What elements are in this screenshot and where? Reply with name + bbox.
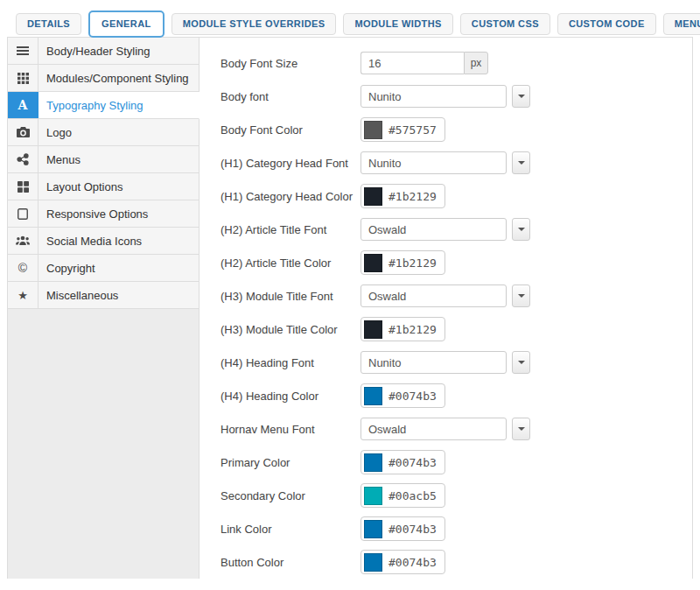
typography-styling-form: Body Font Size px Body font Nunito Body … bbox=[200, 38, 692, 579]
field-label: (H3) Module Title Color bbox=[220, 323, 360, 336]
select-dropdown-button[interactable] bbox=[512, 151, 530, 174]
sidebar-item-layout-options[interactable]: Layout Options bbox=[8, 173, 200, 200]
sidebar-item-body-header-styling[interactable]: Body/Header Styling bbox=[8, 38, 200, 65]
sidebar-item-typography-styling[interactable]: A Typography Styling bbox=[8, 92, 200, 119]
tab-menu-assignment[interactable]: MENU ASSIGNMENT bbox=[663, 13, 700, 35]
caret-down-icon bbox=[518, 228, 525, 231]
sidebar-item-menus[interactable]: Menus bbox=[8, 146, 200, 173]
field-label: (H2) Article Title Color bbox=[220, 256, 360, 270]
sidebar-item-label: Modules/Component Styling bbox=[38, 65, 189, 91]
copyright-icon: © bbox=[8, 255, 38, 281]
body-font-size-input[interactable] bbox=[360, 52, 464, 74]
field-h1-category-head-color: (H1) Category Head Color #1b2129 bbox=[220, 185, 692, 207]
field-label: (H1) Category Head Font bbox=[220, 157, 360, 170]
sidebar-item-miscellaneous[interactable]: ★ Miscellaneous bbox=[8, 282, 200, 309]
sidebar-item-copyright[interactable]: © Copyright bbox=[8, 255, 200, 282]
align-justify-icon bbox=[8, 38, 38, 64]
field-h3-module-title-color: (H3) Module Title Color #1b2129 bbox=[220, 318, 692, 341]
select-dropdown-button[interactable] bbox=[512, 284, 530, 307]
color-swatch bbox=[364, 487, 382, 505]
h2-article-title-font-select[interactable]: Oswald bbox=[360, 218, 507, 241]
sidebar-item-label: Menus bbox=[38, 146, 80, 172]
sidebar-item-label: Layout Options bbox=[38, 173, 122, 200]
grid-2x2-icon bbox=[8, 173, 38, 200]
caret-down-icon bbox=[518, 361, 525, 364]
field-label: (H3) Module Title Font bbox=[220, 290, 360, 303]
primary-color-picker[interactable]: #0074b3 bbox=[360, 450, 445, 474]
h2-article-title-color-picker[interactable]: #1b2129 bbox=[360, 250, 445, 275]
sidebar-item-modules-component-styling[interactable]: Modules/Component Styling bbox=[8, 65, 200, 92]
tab-general[interactable]: GENERAL bbox=[88, 11, 164, 38]
color-swatch bbox=[364, 520, 382, 538]
select-dropdown-button[interactable] bbox=[512, 218, 530, 241]
color-hex-value: #0074b3 bbox=[388, 456, 437, 469]
color-hex-value: #1b2129 bbox=[388, 256, 437, 270]
tab-module-widths[interactable]: MODULE WIDTHS bbox=[343, 13, 452, 35]
tab-details[interactable]: DETAILS bbox=[16, 13, 81, 35]
field-secondary-color: Secondary Color #00acb5 bbox=[220, 484, 692, 507]
field-body-font-size: Body Font Size px bbox=[220, 52, 692, 74]
sidebar-item-label: Copyright bbox=[38, 255, 95, 281]
body-font-select[interactable]: Nunito bbox=[360, 85, 507, 108]
h4-heading-color-picker[interactable]: #0074b3 bbox=[360, 383, 445, 408]
field-label: Primary Color bbox=[220, 456, 360, 469]
color-swatch bbox=[364, 553, 382, 572]
field-body-font: Body font Nunito bbox=[220, 85, 692, 108]
field-label: (H1) Category Head Color bbox=[220, 190, 360, 203]
field-h1-category-head-font: (H1) Category Head Font Nunito bbox=[220, 151, 692, 174]
color-swatch bbox=[364, 254, 382, 272]
button-color-picker[interactable]: #0074b3 bbox=[360, 550, 445, 574]
users-icon bbox=[8, 228, 38, 254]
sidebar-item-responsive-options[interactable]: Responsive Options bbox=[8, 200, 200, 228]
color-hex-value: #575757 bbox=[388, 123, 437, 137]
field-label: (H2) Article Title Font bbox=[220, 223, 360, 236]
field-label: Body Font Size bbox=[220, 57, 360, 70]
sidebar-item-label: Logo bbox=[38, 119, 72, 145]
camera-icon bbox=[8, 119, 38, 145]
h4-heading-font-select[interactable]: Nunito bbox=[360, 351, 507, 374]
body-font-color-picker[interactable]: #575757 bbox=[360, 117, 445, 142]
field-link-color: Link Color #0074b3 bbox=[220, 517, 692, 540]
hornav-menu-font-select[interactable]: Oswald bbox=[360, 418, 507, 440]
star-icon: ★ bbox=[8, 282, 38, 308]
sidebar-item-label: Miscellaneous bbox=[38, 282, 118, 308]
h3-module-title-color-picker[interactable]: #1b2129 bbox=[360, 317, 445, 341]
color-hex-value: #1b2129 bbox=[388, 323, 437, 336]
sidebar-item-logo[interactable]: Logo bbox=[8, 119, 200, 146]
select-dropdown-button[interactable] bbox=[512, 418, 530, 440]
field-label: Link Color bbox=[220, 523, 360, 536]
h1-category-head-font-select[interactable]: Nunito bbox=[360, 151, 507, 174]
grid-3x3-icon bbox=[8, 65, 38, 91]
color-hex-value: #00acb5 bbox=[388, 489, 437, 502]
tab-custom-code[interactable]: CUSTOM CODE bbox=[557, 13, 656, 35]
field-hornav-menu-font: Hornav Menu Font Oswald bbox=[220, 418, 692, 440]
field-label: Body Font Color bbox=[220, 123, 360, 137]
field-h2-article-title-color: (H2) Article Title Color #1b2129 bbox=[220, 251, 692, 274]
tab-custom-css[interactable]: CUSTOM CSS bbox=[460, 13, 550, 35]
sidebar-item-social-media-icons[interactable]: Social Media Icons bbox=[8, 228, 200, 255]
select-dropdown-button[interactable] bbox=[512, 85, 530, 108]
settings-sidebar: Body/Header Styling Modules/Component St… bbox=[8, 38, 200, 579]
sidebar-filler bbox=[8, 309, 200, 579]
sidebar-item-label: Social Media Icons bbox=[38, 228, 142, 254]
field-h3-module-title-font: (H3) Module Title Font Oswald bbox=[220, 284, 692, 307]
tab-module-style-overrides[interactable]: MODULE STYLE OVERRIDES bbox=[172, 13, 337, 35]
h1-category-head-color-picker[interactable]: #1b2129 bbox=[360, 184, 445, 208]
color-swatch bbox=[364, 320, 382, 339]
color-hex-value: #0074b3 bbox=[388, 556, 437, 569]
caret-down-icon bbox=[518, 161, 525, 165]
sidebar-item-label: Responsive Options bbox=[38, 200, 148, 227]
caret-down-icon bbox=[518, 95, 525, 98]
color-hex-value: #0074b3 bbox=[388, 523, 437, 536]
field-label: Hornav Menu Font bbox=[220, 423, 360, 436]
sidebar-item-label: Body/Header Styling bbox=[38, 38, 150, 64]
link-color-picker[interactable]: #0074b3 bbox=[360, 516, 445, 541]
select-dropdown-button[interactable] bbox=[512, 351, 530, 374]
color-hex-value: #1b2129 bbox=[388, 190, 437, 203]
tab-bar: DETAILS GENERAL MODULE STYLE OVERRIDES M… bbox=[0, 0, 700, 37]
h3-module-title-font-select[interactable]: Oswald bbox=[360, 284, 507, 307]
field-label: (H4) Heading Color bbox=[220, 390, 360, 403]
color-swatch bbox=[364, 121, 382, 139]
secondary-color-picker[interactable]: #00acb5 bbox=[360, 483, 445, 508]
settings-panel: Body/Header Styling Modules/Component St… bbox=[7, 37, 693, 579]
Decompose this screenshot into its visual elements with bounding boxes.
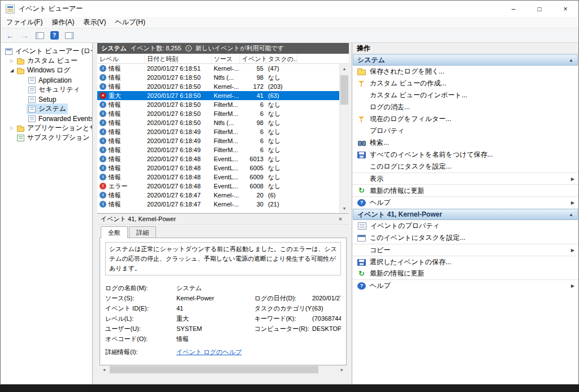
action-item-label: ヘルプ <box>370 198 391 208</box>
detail-field-row: イベント ID(E):41タスクのカテゴリ(Y):(63) <box>105 303 341 313</box>
level-cell: i情報 <box>97 173 145 182</box>
tree-item[interactable]: システム <box>1 104 92 114</box>
tree-item[interactable]: セキュリティ <box>1 85 92 94</box>
action-section-header[interactable]: システム▲ <box>353 54 578 66</box>
expander-icon[interactable]: ◢ <box>8 68 15 73</box>
action-item[interactable]: カスタム ビューの作成... <box>352 77 578 89</box>
event-row[interactable]: !エラー2020/01/27 6:18:48EventL...6008なし <box>97 182 339 191</box>
hscrollbar-track[interactable] <box>109 365 338 374</box>
menu-item[interactable]: ファイル(F) <box>2 18 47 27</box>
event-row[interactable]: i情報2020/01/27 6:18:48EventL...6005なし <box>97 163 339 173</box>
tree-item[interactable]: Setup <box>1 94 92 104</box>
tab-details[interactable]: 詳細 <box>129 226 156 238</box>
action-item-label: 最新の情報に更新 <box>370 186 425 196</box>
info-icon: i <box>100 137 106 144</box>
column-header[interactable]: ソース <box>211 54 240 63</box>
event-row[interactable]: i情報2020/01/27 6:18:50FilterM...6なし <box>97 109 339 118</box>
titlebar[interactable]: イベント ビューアー – □ × <box>1 1 578 17</box>
action-item[interactable]: 現在のログをフィルター... <box>352 113 578 125</box>
action-item[interactable]: 選択したイベントの保存... <box>352 256 578 268</box>
vscrollbar-thumb[interactable] <box>340 75 348 105</box>
help-button[interactable]: ? <box>47 29 61 42</box>
maximize-button[interactable]: □ <box>526 1 552 17</box>
field-label: 詳細情報(I): <box>105 348 176 356</box>
source-cell: FilterM... <box>211 101 240 108</box>
refresh-icon: ↻ <box>357 270 366 278</box>
event-row[interactable]: i情報2020/01/27 6:18:47Kernel-...20(6) <box>97 191 339 200</box>
event-row[interactable]: i情報2020/01/27 6:18:50FilterM...6なし <box>97 100 339 109</box>
scroll-right-button[interactable]: ► <box>338 365 347 374</box>
scroll-up-button[interactable]: ▲ <box>340 64 349 73</box>
datetime-cell: 2020/01/27 6:18:51 <box>145 65 211 72</box>
event-row[interactable]: i情報2020/01/27 6:18:50Ntfs (...98なし <box>97 73 339 82</box>
action-item[interactable]: プロパティ <box>352 125 578 137</box>
action-item[interactable]: ログの消去... <box>352 101 578 113</box>
expander-icon[interactable]: ▷ <box>8 126 15 131</box>
tree-item[interactable]: Forwarded Events <box>1 114 92 123</box>
menu-item[interactable]: 操作(A) <box>47 18 79 27</box>
action-item[interactable]: ?ヘルプ▶ <box>352 196 578 208</box>
column-header[interactable]: レベル <box>97 54 145 63</box>
event-row[interactable]: i情報2020/01/27 6:18:49FilterM...6なし <box>97 127 339 136</box>
event-row[interactable]: i情報2020/01/27 6:18:48EventL...6009なし <box>97 173 339 182</box>
tree-item[interactable]: Application <box>1 75 92 85</box>
event-row[interactable]: i情報2020/01/27 6:18:50Ntfs (...98なし <box>97 118 339 127</box>
close-preview-button[interactable]: × <box>335 216 345 222</box>
column-header-row: レベル日付と時刻ソースイベント ...タスクの... <box>97 54 349 64</box>
minimize-button[interactable]: – <box>500 1 526 17</box>
event-row[interactable]: i情報2020/01/27 6:18:49FilterM...6なし <box>97 136 339 145</box>
console-tree-icon <box>36 32 44 39</box>
action-item[interactable]: イベントのプロパティ <box>352 220 578 232</box>
action-item[interactable]: ↻最新の情報に更新 <box>352 184 578 196</box>
event-row[interactable]: i情報2020/01/27 6:18:51Kernel-...55(47) <box>97 64 339 73</box>
column-header[interactable]: イベント ... <box>240 54 266 63</box>
show-action-pane-button[interactable] <box>62 29 76 42</box>
event-row[interactable]: i情報2020/01/27 6:18:48EventL...6013なし <box>97 154 339 163</box>
action-section-header[interactable]: イベント 41, Kernel-Power▲ <box>353 209 578 220</box>
vertical-scrollbar[interactable]: ▲ ▼ <box>339 64 349 213</box>
menu-item[interactable]: 表示(V) <box>79 18 110 27</box>
tree-item[interactable]: ▷カスタム ビュー <box>1 56 92 66</box>
tree-item[interactable]: サブスクリプション <box>1 133 92 143</box>
forward-button[interactable]: → <box>18 29 32 42</box>
field-label: コンピューター(R): <box>254 325 312 333</box>
action-item[interactable]: 検索... <box>352 137 578 149</box>
action-item[interactable]: このログにタスクを設定... <box>352 161 578 173</box>
event-row[interactable]: i情報2020/01/27 6:18:49FilterM...6なし <box>97 145 339 154</box>
action-item[interactable]: カスタム ビューのインポート... <box>352 89 578 101</box>
expander-icon[interactable]: ▷ <box>8 58 15 63</box>
taskbar[interactable] <box>0 385 579 392</box>
horizontal-scrollbar[interactable]: ◄ ► <box>100 365 347 374</box>
level-label: 重大 <box>109 92 121 100</box>
event-row[interactable]: i情報2020/01/27 6:18:47Kernel-...30(21) <box>97 200 339 209</box>
tree-item[interactable]: ◢Windows ログ <box>1 66 92 75</box>
tree-item[interactable]: ▷アプリケーションとサービス ログ <box>1 123 92 133</box>
scroll-down-button[interactable]: ▼ <box>340 204 349 213</box>
action-item[interactable]: ↻最新の情報に更新 <box>352 268 578 279</box>
new-events-icon: ! <box>185 45 192 51</box>
hscrollbar-thumb[interactable] <box>110 366 318 373</box>
tree-item-label: イベント ビューアー (ローカル) <box>15 46 93 56</box>
flyout-arrow-icon: ▶ <box>571 283 574 288</box>
tab-general[interactable]: 全般 <box>101 226 128 238</box>
column-header[interactable]: タスクの... <box>266 54 297 63</box>
action-item[interactable]: ?ヘルプ▶ <box>352 279 578 291</box>
source-cell: EventL... <box>211 156 240 162</box>
action-item[interactable]: 表示▶ <box>352 173 578 184</box>
column-header[interactable]: 日付と時刻 <box>145 54 211 63</box>
action-item[interactable]: 保存されたログを開く... <box>352 66 578 77</box>
vscrollbar-track[interactable] <box>340 73 349 204</box>
tree-item[interactable]: イベント ビューアー (ローカル) <box>1 46 92 56</box>
action-item[interactable]: このイベントにタスクを設定... <box>352 232 578 244</box>
back-button[interactable]: ← <box>3 29 17 42</box>
event-row[interactable]: i情報2020/01/27 6:18:50Kernel-...172(203) <box>97 82 339 91</box>
event-row[interactable]: ×重大2020/01/27 6:18:50Kernel-...41(63) <box>97 91 339 100</box>
action-item[interactable]: すべてのイベントを名前をつけて保存... <box>352 149 578 161</box>
action-item[interactable]: コピー▶ <box>352 244 578 256</box>
scroll-left-button[interactable]: ◄ <box>100 365 109 374</box>
close-button[interactable]: × <box>552 1 578 17</box>
menu-item[interactable]: ヘルプ(H) <box>110 18 150 27</box>
event-log-help-link[interactable]: イベント ログのヘルプ <box>176 348 254 356</box>
level-label: 情報 <box>109 173 121 182</box>
show-console-tree-button[interactable] <box>33 29 46 42</box>
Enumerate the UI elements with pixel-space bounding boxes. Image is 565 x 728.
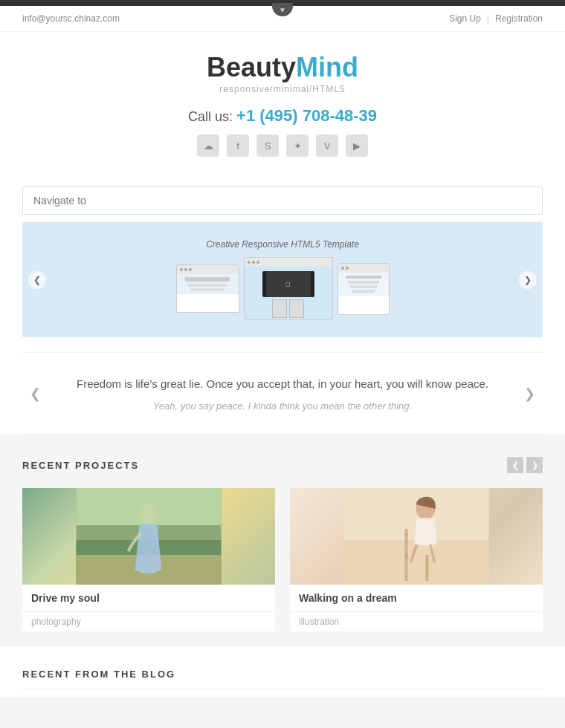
banner-next-arrow[interactable]: ❯ — [519, 271, 537, 289]
sign-up-link[interactable]: Sign Up — [449, 13, 481, 24]
svg-point-4 — [140, 503, 158, 525]
logo-tagline: responsive/minimal/HTML5 — [15, 84, 550, 94]
social-icon-facebook[interactable]: f — [227, 134, 249, 157]
social-icon-vimeo[interactable]: V — [316, 134, 338, 157]
screen-mock-left — [176, 264, 239, 313]
project-info-2: Walking on a dream — [290, 585, 543, 612]
project-name-1: Drive my soul — [31, 592, 266, 604]
social-icon-cloud[interactable]: ☁ — [197, 134, 219, 157]
blog-section-title: RECENT FROM THE BLOG — [22, 669, 543, 689]
social-icon-youtube[interactable]: ▶ — [346, 134, 368, 157]
project-card-1: Drive my soul photography — [22, 488, 275, 631]
main-content: ❮ Creative Responsive HTML5 Template — [0, 172, 565, 435]
banner-section: ❮ Creative Responsive HTML5 Template — [22, 222, 543, 337]
auth-links: Sign Up | Registration — [449, 13, 543, 24]
social-icon-star[interactable]: ✦ — [286, 134, 309, 157]
banner-inner: Creative Responsive HTML5 Template — [22, 222, 543, 337]
navigate-section — [22, 172, 543, 222]
email-address: info@yoursc.chinaz.com — [22, 13, 120, 24]
phone-number: +1 (495) 708-48-39 — [236, 106, 377, 125]
section-header: RECENT PROJECTS ❮ ❯ — [22, 457, 543, 473]
project-category-1: photography — [22, 612, 275, 631]
header: BeautyMind responsive/minimal/HTML5 Call… — [0, 32, 565, 172]
projects-next-button[interactable]: ❯ — [526, 457, 543, 473]
top-bar: ▼ — [0, 0, 565, 6]
divider: | — [487, 13, 489, 24]
banner-prev-arrow[interactable]: ❮ — [28, 271, 46, 289]
project-image-2 — [290, 488, 543, 585]
svg-rect-9 — [426, 555, 429, 581]
banner-title: Creative Responsive HTML5 Template — [206, 239, 359, 250]
screen-mock-center: ◻ — [244, 257, 333, 320]
projects-prev-button[interactable]: ❮ — [507, 457, 523, 473]
svg-rect-8 — [405, 555, 408, 581]
banner-screens: ◻ — [176, 257, 390, 320]
logo-beauty: Beauty — [207, 52, 296, 82]
social-icons: ☁ f S ✦ V ▶ — [15, 134, 550, 157]
section-title: RECENT PROJECTS — [22, 460, 139, 471]
projects-grid: Drive my soul photography — [22, 488, 543, 631]
logo: BeautyMind — [15, 54, 550, 81]
project-category-2: illustration — [290, 612, 543, 631]
svg-rect-10 — [405, 529, 408, 559]
phone: Call us: +1 (495) 708-48-39 — [15, 106, 550, 126]
quote-next-arrow[interactable]: ❯ — [524, 386, 535, 402]
registration-link[interactable]: Registration — [495, 13, 543, 24]
quote-text: Freedom is life's great lie. Once you ac… — [52, 375, 513, 393]
project-nav-arrows: ❮ ❯ — [507, 457, 543, 473]
quote-prev-arrow[interactable]: ❮ — [30, 386, 41, 402]
navigate-input[interactable] — [22, 186, 543, 215]
project-name-2: Walking on a dream — [299, 592, 534, 604]
project-card-2: Walking on a dream illustration — [290, 488, 543, 631]
project-image-1 — [22, 488, 275, 585]
screen-mock-right — [338, 263, 390, 315]
quote-sub: Yeah, you say peace. I kinda think you m… — [52, 400, 513, 412]
quote-section: ❮ Freedom is life's great lie. Once you … — [22, 352, 543, 435]
logo-mind: Mind — [296, 52, 358, 82]
blog-section: RECENT FROM THE BLOG — [0, 646, 565, 697]
project-info-1: Drive my soul — [22, 585, 275, 612]
social-icon-stumbleupon[interactable]: S — [256, 134, 279, 157]
recent-projects-section: RECENT PROJECTS ❮ ❯ — [0, 435, 565, 646]
phone-label: Call us: — [188, 109, 233, 124]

++++++++++++++++++++

* **What you have to do**
Take every line above carrying "illustration" and return it.

* **Task result**
project-category-2: illustration — [290, 612, 543, 631]
project-card-2: Walking on a dream illustration — [290, 488, 543, 631]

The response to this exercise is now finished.